Pas besoin de savoir philosopher pour ressentir ce qu'un être humain ressent, à partir du moment où l'on a compris la place de la vie dans la vie et de l'amour dans l'amour, à moins que cela ne soit le contraire. Tout a été dit depuis des millénaires sur la mort des êtres chers et sur la manière de vivre après. Mais on se fout de ce qui a été dit ou écrit, puisque c'est dans son coeur et dans son âme que l'on fait ses choix. J'ai fait mes choix, je les assume, un an après et même avant. Car je sais, je sens, au fond de moi, qu'ils sont vrais et sincères, beaux et respectueux, vitaux et souriants, pleins de larmes de bonheur et de mémoire. Personne ne réagit pareil dans la vie, malgré les typologies que les journaux et les spécialistes essayent de nous vendre. Mais on peut essayer de comprendre les réactions des autres, par empathie ou simple respect. De les accepter.

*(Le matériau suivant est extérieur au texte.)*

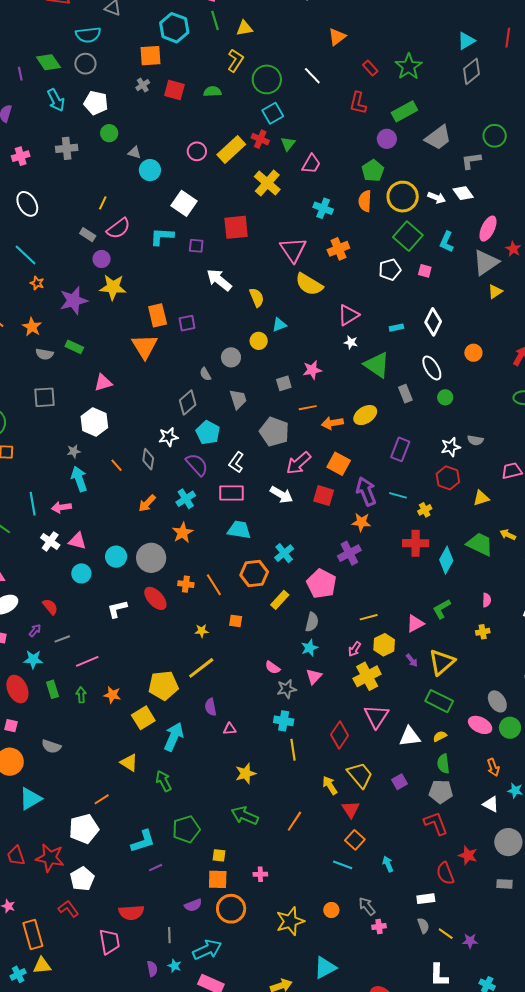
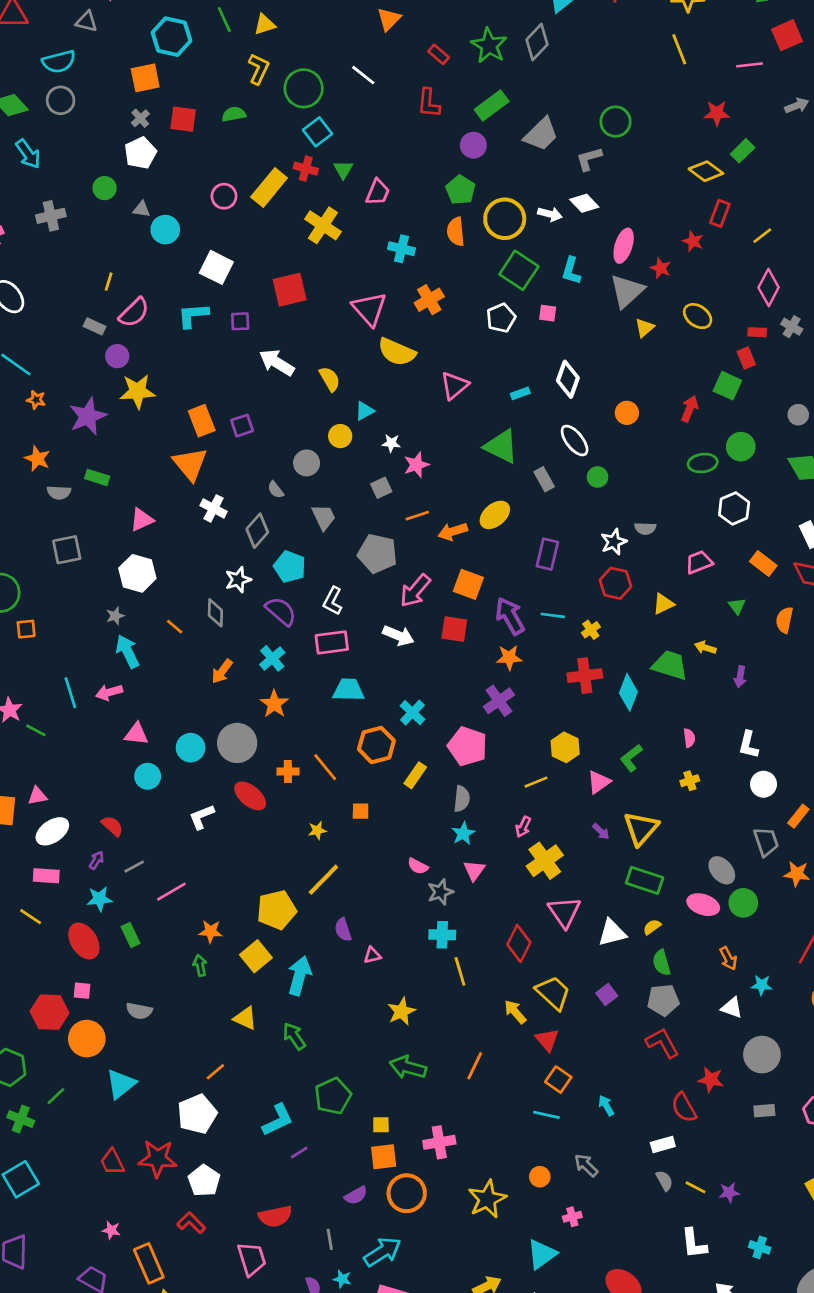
gray diamond: (471, 71) -> (537, 42), moved
white pentagon: (96, 103) -> (140, 153), moved, turned -30
white star: (351, 342) -> (391, 443), moved
white cross: (50, 541) -> (214, 508), moved
yellow hexagon: (384, 645) -> (565, 747), moved
green arrow: (81, 695) -> (200, 965), moved
pink cross: (260, 874) -> (439, 1142), size x1.6
pink cross: (379, 926) -> (572, 1217), moved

La mémoire est un monde bizarre dans lequel se mélangent des rythmes très divers, des zones de clarté et d'ombre, des fulgurances sorties de nulle part et des douceurs ambiantes. La mémoire est aussi quelque chose qu'on construit en permanence, pas comme un palais de mémoire de la Renaissance ou comme un château qui recouvre les ruines des châteaux précédents en les cachant. Chaque seconde apporte sa mémoire. Chaque minute la sublime. Chaque heure l'assimile. Chaque jour lui permet de s'habituer aux autres mémoires. Chaque mois l'adoucit et l'intègre. Chaque année l'arrose avec l'eau de la vie.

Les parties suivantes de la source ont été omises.